Here is a shot of some special bus bar resistors we built recently. The requirement was they have a specific resistance within a fairly close limit. The tubing length was used to control the total resistance of the assembly. These resistors are water cooled and will carry up to 6.5 Kiloamps each.These were brite dipped after welding by the plating shop.
We tested the resistance across these joints using a four wire resistance measurement. They averaged around twenty Micro-ohms across the weld joint.Yes micro ohms not Milli-ohms. You cant take Micro ohm measurements with your Fluke multimeter. You need a special setup to get reliable measurements.
 I decided to do a sample weld in stainless steel to copper using the Silvaloy 15 filler. The stainless is a standard ISO Kwik flange half nipple welded to a 3/16 thick copper plate. No particular prep other than a quick buff of the copper with scotchbrite and wiped clean with alcohol. In this picture I put the hot part on a thick copper plate to cool it before I leak checked the welded assembly.
 After the sample cooled it went right on to the leak detector. I used the Kwik flange to make adapting to the detector easier.
 Less than a minute later the background is in the tens and ready for a spritz of helium. Our leak detector is a Inficon UL1000. This unit is super easy to use even for leak detection rookies like me. 
 Giving it a little helium around the weld filler metal. The flow rate of helium was pretty low, around five to ten bubbles a second in alcohol so I can see the bubbles. There was no response from the leak detector. It was probably my super human welding skills or possibly the process is pretty easy with this filler material. 

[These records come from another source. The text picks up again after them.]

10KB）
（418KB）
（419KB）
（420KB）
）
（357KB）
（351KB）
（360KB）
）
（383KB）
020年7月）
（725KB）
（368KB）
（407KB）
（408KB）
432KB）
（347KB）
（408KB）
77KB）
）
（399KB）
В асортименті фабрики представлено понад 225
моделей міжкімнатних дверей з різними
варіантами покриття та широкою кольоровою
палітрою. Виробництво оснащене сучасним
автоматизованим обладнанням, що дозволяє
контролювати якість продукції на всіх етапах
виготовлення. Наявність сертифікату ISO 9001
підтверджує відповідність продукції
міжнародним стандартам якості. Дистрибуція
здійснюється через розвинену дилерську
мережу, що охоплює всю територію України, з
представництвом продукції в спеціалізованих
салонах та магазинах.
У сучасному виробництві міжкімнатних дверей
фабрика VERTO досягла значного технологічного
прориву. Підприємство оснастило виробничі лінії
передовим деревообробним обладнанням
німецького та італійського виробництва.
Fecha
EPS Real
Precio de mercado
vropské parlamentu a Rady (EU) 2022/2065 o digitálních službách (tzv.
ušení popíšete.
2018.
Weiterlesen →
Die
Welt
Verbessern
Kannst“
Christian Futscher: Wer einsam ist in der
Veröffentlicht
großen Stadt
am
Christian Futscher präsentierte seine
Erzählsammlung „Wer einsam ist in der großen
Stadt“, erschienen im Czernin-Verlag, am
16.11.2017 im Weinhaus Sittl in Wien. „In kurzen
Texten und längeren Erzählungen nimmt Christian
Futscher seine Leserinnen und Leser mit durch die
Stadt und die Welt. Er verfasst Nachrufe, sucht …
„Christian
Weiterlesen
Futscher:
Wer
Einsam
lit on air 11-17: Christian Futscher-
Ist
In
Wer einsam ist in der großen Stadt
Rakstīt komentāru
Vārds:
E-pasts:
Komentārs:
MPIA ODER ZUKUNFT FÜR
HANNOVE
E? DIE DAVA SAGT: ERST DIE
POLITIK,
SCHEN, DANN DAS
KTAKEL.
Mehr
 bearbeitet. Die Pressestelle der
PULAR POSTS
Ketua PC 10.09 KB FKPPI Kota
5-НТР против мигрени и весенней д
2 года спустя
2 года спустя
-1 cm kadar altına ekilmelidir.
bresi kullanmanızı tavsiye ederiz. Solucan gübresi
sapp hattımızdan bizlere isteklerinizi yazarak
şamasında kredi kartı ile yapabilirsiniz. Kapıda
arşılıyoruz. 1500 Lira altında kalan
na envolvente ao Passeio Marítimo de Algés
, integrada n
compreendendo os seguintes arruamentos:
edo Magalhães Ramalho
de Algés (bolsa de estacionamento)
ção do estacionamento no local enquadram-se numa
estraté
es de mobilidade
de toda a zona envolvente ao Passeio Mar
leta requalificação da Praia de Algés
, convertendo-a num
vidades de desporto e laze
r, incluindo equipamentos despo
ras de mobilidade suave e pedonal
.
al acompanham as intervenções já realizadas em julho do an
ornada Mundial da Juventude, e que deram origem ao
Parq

Some things I don't know yet about the process.

Mechanical strength of the filler material for structural applications. How it behaves in a joint of dissimilar materials mechanically with the base materials and filler dissolving in the weld. One of the other things that came to mind when I made up the weld sample shown above is how would it behave if I quenched it in water after the welding. Stainless by itself and copper by itself are unharmed by a water quench from welding temperature. I don't know how the composite joint using the silvaloy 15 would behave in that situation so I just let it air cool. It does seem like a viable process for making low resistance, vacuum tight joints in materials that have been traditionally hard to connect by TIG welding. Further testing is required to understand the mechanical properties of the filler metal in the as welded condition.

New data 12/12/12. We ran the test copper to stainless spool above through a test cycle that consisted of a UHV cleaning, bake out at 150C and then an RGA scan. Residual gas analyzer. The following charts show the outgassing materials that the scan picked up. We were only able to test up to 200 AMU (atomic mass units).
 The conclusion is this material is very suitable for UHV applications.